- TASK TO CARRY OUT: The answer must be an exact copy of the lines from the one containing "Tafellamp Tebes S" through the final line of the material, both included, and nothing else.

- SOURCE DATA:
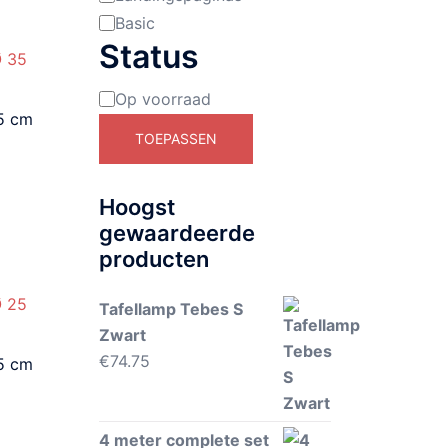
Basic
Status
Op voorraad
Beschikbaarheid
5 cm
TOEPASSEN
Hoogst
gewaardeerde
producten
Tafellamp Tebes S
Zwart
€
74.75
5 cm
4 meter complete set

- EXERCISE OUTPUT:
Tafellamp Tebes S
Zwart
€
74.75
5 cm
4 meter complete set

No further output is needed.